There is powerful push-back as the uproar over student debt cancellation grows.

But, will the blowback have staying power and what effect might it have on the upcoming mid-term election?

Aside from the tangled mechanics of how debt forgiveness will work, those key questions strike at the heart of a weighty political matter.

Who will be more motivated to vote? The young and the left? Or those who believe forgiveness in this case is not divine?

Whether in the White House, your house, or your neighbor’s house, we live in a culture where repaying your debts is expected.

While student loan forgiveness may be popular among students who qualify for it, there’s significant opposition to it from much of middle America.

“It’s really pretty heavy,” Republican Congressman Brad Wenstrup said. “Americans don’t like this one bit.”

Wenstrup believes his widespread Second District is foursquare against it.

His opponent, Democrat Samantha Meadows, called the Biden decision, “Excellent news !!!”

On her Twitter page, she wrote, “Student loan debt is crippling for many & this will allow for some breathing room.”

Wenstrup aired a different point of view about it.

“What you’re doing is you’re asking others to pay for somebody else’s bill. You know, people sign those documents when they take out those loans. I’ve been there. I’ve done it, you know. And over the years I paid all of mine back. I had a plan,” Wenstrup said.

Politically, both parties plan to use the divisive issue to drive the mid-term vote which starts in seven weeks.

The local head of the GOP considers it a gimmick to gin up support among young voters.

“Even the Washington Post which is never friendly on their editorial page to Republicans, you know even they’ve come out to say this is bad policy,” Alex Triantafilou said.

NKU political expert Ryan Salzman said he sees good politics in play for the left side of the Democrat Party.

“They have been arguing for this I think much more than Republicans have been arguing against it,” Salzman said.

For Jennifer Langen, a college mom of two at UC, the politics of it is a turn-off.

“I think it’s just going to be polarizing,” Langen said. “It’s just going to be one more issue that polarizes people.”
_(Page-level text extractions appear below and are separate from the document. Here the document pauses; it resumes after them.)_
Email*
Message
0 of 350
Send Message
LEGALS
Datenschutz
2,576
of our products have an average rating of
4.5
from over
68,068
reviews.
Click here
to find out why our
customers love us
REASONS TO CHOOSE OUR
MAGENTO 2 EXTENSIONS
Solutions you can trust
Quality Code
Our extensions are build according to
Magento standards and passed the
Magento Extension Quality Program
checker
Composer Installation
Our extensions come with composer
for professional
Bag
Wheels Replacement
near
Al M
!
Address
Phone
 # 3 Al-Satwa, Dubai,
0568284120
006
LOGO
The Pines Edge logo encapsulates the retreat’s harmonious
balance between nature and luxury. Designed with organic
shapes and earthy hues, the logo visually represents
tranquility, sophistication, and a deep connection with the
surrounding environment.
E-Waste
Langen speaks for many who believe the cost of higher education has gone through the roof, as she put it.

She said she wants to see a solution and that fiscal responsibility must be a part of it.

“As someone whose paid off their own student loans and tried to save for my own kids to go to school and get them through debt-free, it’s just very frustrating to have to see other people basically get things handed to them,” Langen said.
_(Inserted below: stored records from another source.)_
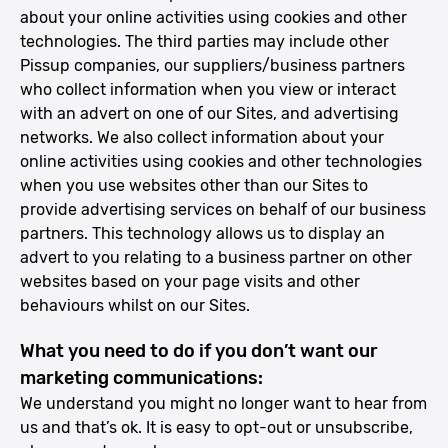
about your online activities using cookies and other
technologies. The third parties may include other
Pissup companies, our suppliers/business partners
who collect information when you view or interact
with an advert on one of our Sites, and advertising
networks. We also collect information about your
online activities using cookies and other technologies
when you use websites other than our Sites to
provide advertising services on behalf of our business
partners. This technology allows us to display an
advert to you relating to a business partner on other
websites based on your page visits and other
behaviours whilst on our Sites.
What you need to do if you don’t want our
marketing communications:
We understand you might no longer want to hear from
us and that’s ok. It is easy to opt-out or unsubscribe,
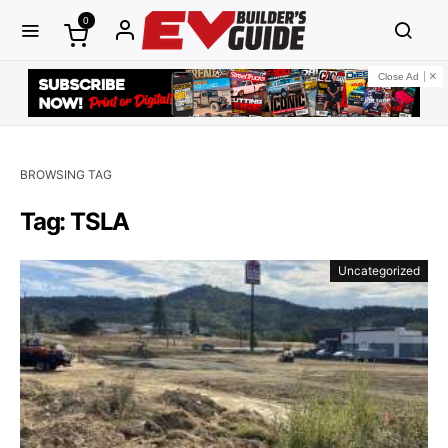
0
Close Ad
BROWSING TAG
Tag: TSLA
Uncategorized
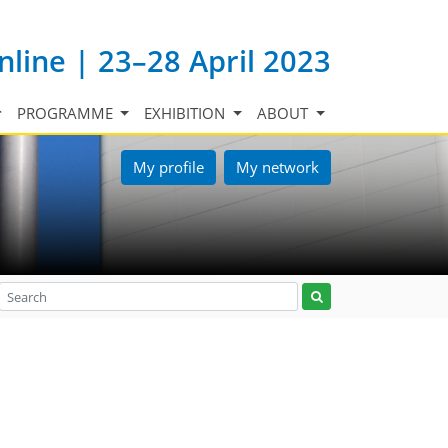
nline | 23–28 April 2023
PROGRAMME
EXHIBITION
ABOUT
My profile
My network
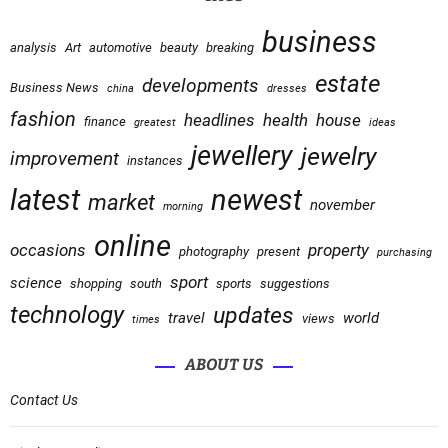
business
analysis
Art
automotive
beauty
breaking
estate
developments
Business News
china
dresses
fashion
headlines
health
house
finance
greatest
ideas
jewellery
jewelry
improvement
instances
latest
newest
market
november
morning
online
occasions
property
photography
present
purchasing
sport
science
shopping
south
sports
suggestions
technology
updates
travel
world
views
times
ABOUT US
Contact Us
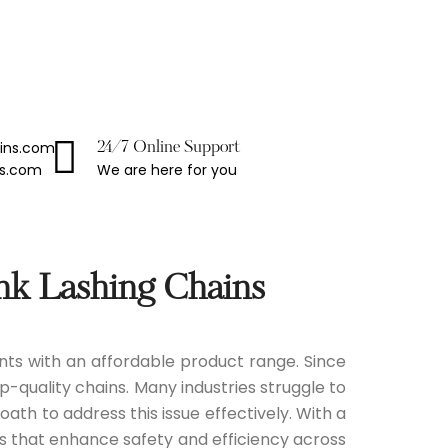
ains.com
24/7 Online Support
We are here for you
ns.com
nk Lashing Chains
ients with an affordable product range. Since
p-quality chains. Many industries struggle to
ath to address this issue effectively. With a
ns that enhance safety and efficiency across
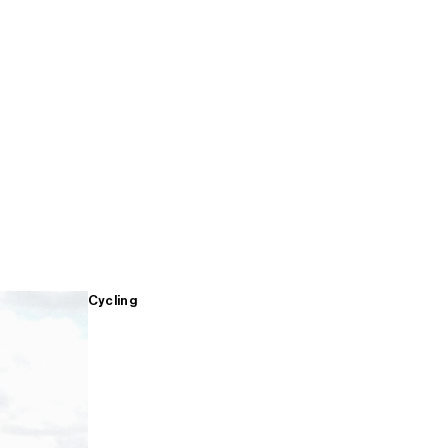
Cycling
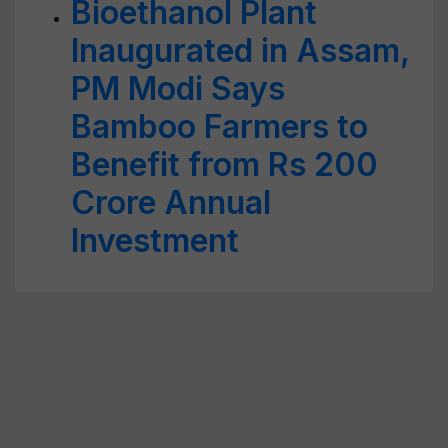
Bioethanol Plant
Inaugurated in Assam,
PM Modi Says
Bamboo Farmers to
Benefit from Rs 200
Crore Annual
Investment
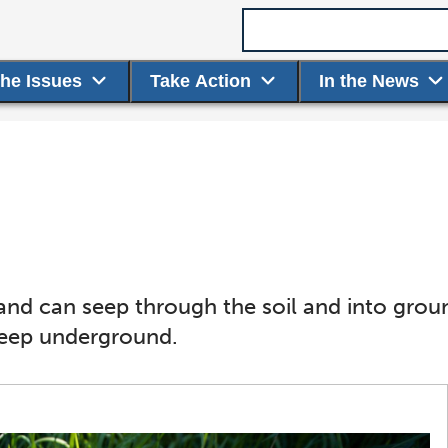
Search term
the Issues
Take Action
In the News
e land can seep through the soil and into gr
seep underground.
In spite of rules about eligibility, repayment, and personal benefit, for many people, it gets down to how some get a break and others don’t.
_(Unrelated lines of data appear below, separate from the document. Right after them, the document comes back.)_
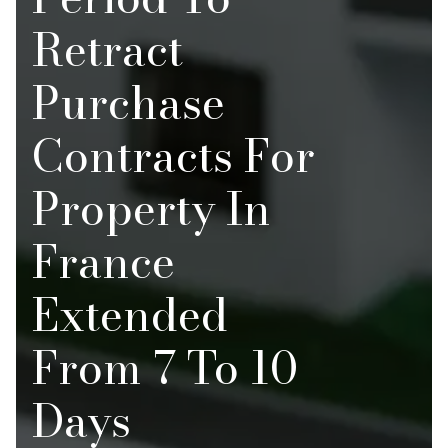
Retract
Purchase
Contracts For
Property In
France
Extended
From 7 To 10
Days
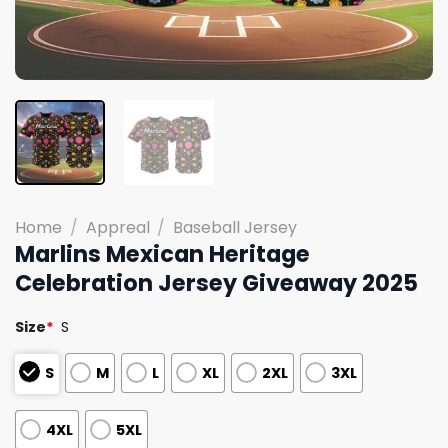
Home
/
Appreal
/
Baseball Jersey
Marlins Mexican Heritage
Celebration Jersey Giveaway 2025
Size
*
S
S
M
L
XL
2XL
3XL
4XL
5XL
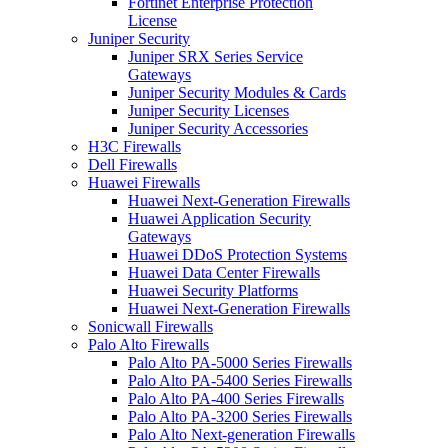
Fortinet Enterprise Protection
License
Juniper Security
Juniper SRX Series Service
Gateways
Juniper Security Modules & Cards
Juniper Security Licenses
Juniper Security Accessories
H3C Firewalls
Dell Firewalls
Huawei Firewalls
Huawei Next-Generation Firewalls
Huawei Application Security
Gateways
Huawei DDoS Protection Systems
Huawei Data Center Firewalls
Huawei Security Platforms
Huawei Next-Generation Firewalls
Sonicwall Firewalls
Palo Alto Firewalls
Palo Alto PA-5000 Series Firewalls
Palo Alto PA-5400 Series Firewalls
Palo Alto PA-400 Series Firewalls
Palo Alto PA-3200 Series Firewalls
Palo Alto Next-generation Firewalls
With 48 days out from early voting in an election both major parties consider crucial, Salzman said he sees a strategy to drive the Democrat left to the polls.

He cites the political push-back to the Dobbs decision earlier this summer as a first step motivator, the second step being debt forgiveness.

“I don’t know how long a half-life this is going to have on the Republican side,” he said. “And I certainly don’t know that this is going to be enough to take a potential non-voting Republican and drive them to the polls.”